April 20, 2003

Decided to actually pull the back of the car out of the garage to double-check the valves and torque down the lower part of the heads to see if that was causing my low compression reading on cylinder #3. I realized when I tried to check the valves on Thursday night that I had the engine in the complete wrong position. For some reason I hadn’t been able to see the notch in the distributor that signified cylinder #1. I left Thursday night thinking I had done something very wrong, and a couple people on the Type 3 list mentioned that I must have had the engine turned 360 degrees incorrectly if I couldn’t adjust the valves. That’s exactly what had happened. So I turned the engine over to where it should be for cylinder #3 and took the valve cover off, removed the rocker arms and checked the torque on the heads. They were way loose and I was hoping this was my problem. Put the rocker arms back on, torqued them up, did a complete valve adjustment, then did the compression test. I gained 10psi on cylinder #3, but that still only brought it to 60psi, which means either way I’m going to have to pull the engine out. Decided *not* to do that today. Instead, I jacked up the front of the car to get a good look at the underneath of the gas tank & to replace the fuel lines in the front. I discovered a little canister on the front of the torsion bar beam and didn’t know what it was. It went to the pressure outlet of the fuel pump and then to a line in the tunnel. A few posts on the Type 3 list noted that this was a “fuel muffler,” and that most cars either had it removed by now, or could have it removed.

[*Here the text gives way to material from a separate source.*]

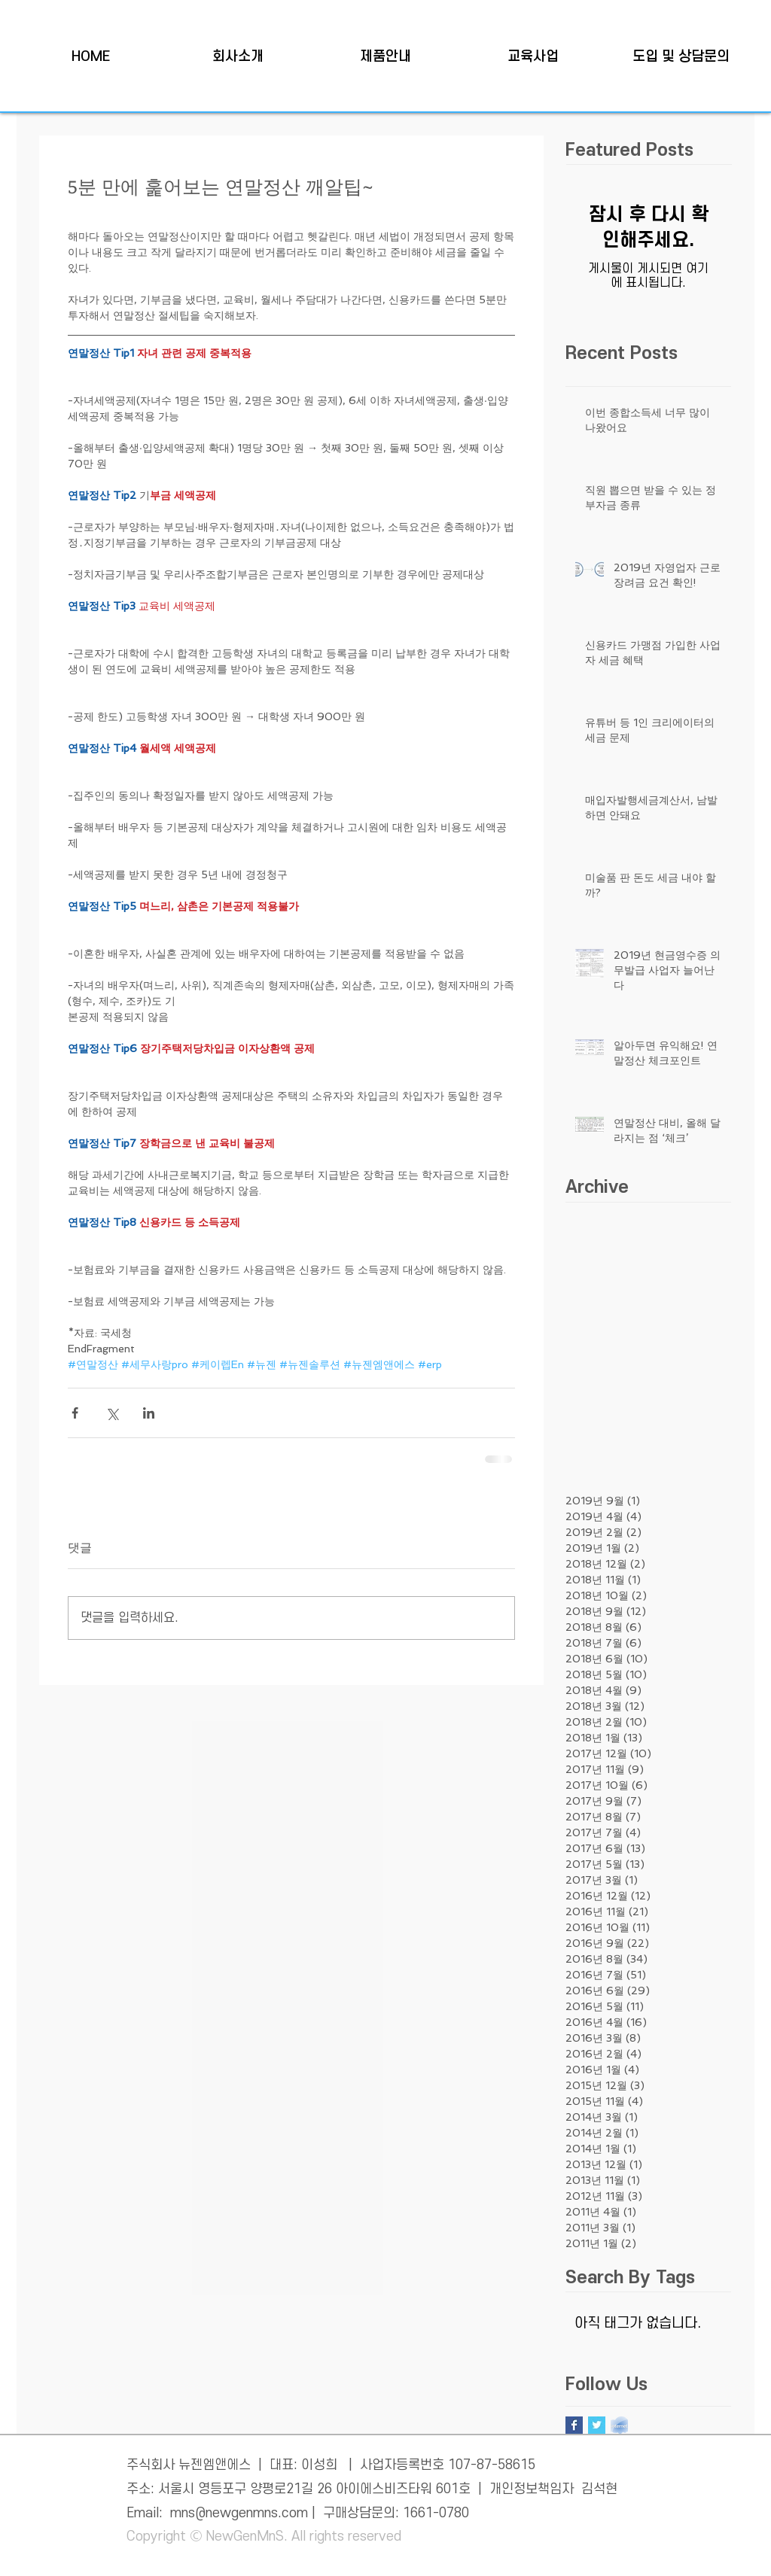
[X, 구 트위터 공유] (112, 1413)
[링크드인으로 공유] (149, 1413)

I decided to leave it on though and replaced its fuel hoses. The only one I did not do was the one from the three-way plastic plug to the tank itself. I was going to put a long hose on that one so the tank would be easier to take out if and when necessary, but Jim Adney suggested that I leave the tank because it’s tough to seal it up sometimes after you get it out. I’m leaving it. I took the fuel pump with me because I wanted to take it apart, but knowing how much it costs, I think I’ll leave the taking apart for when I have some more cash (or until I it actually fails) in case I futz it up. I do need to get at least one new mounting bracket for the pump though, as it looks like the rubber sheared off from the clamp that holds the pump. The pump was just kind of “resting” on the bushing. Also replaced the fuel filter as well.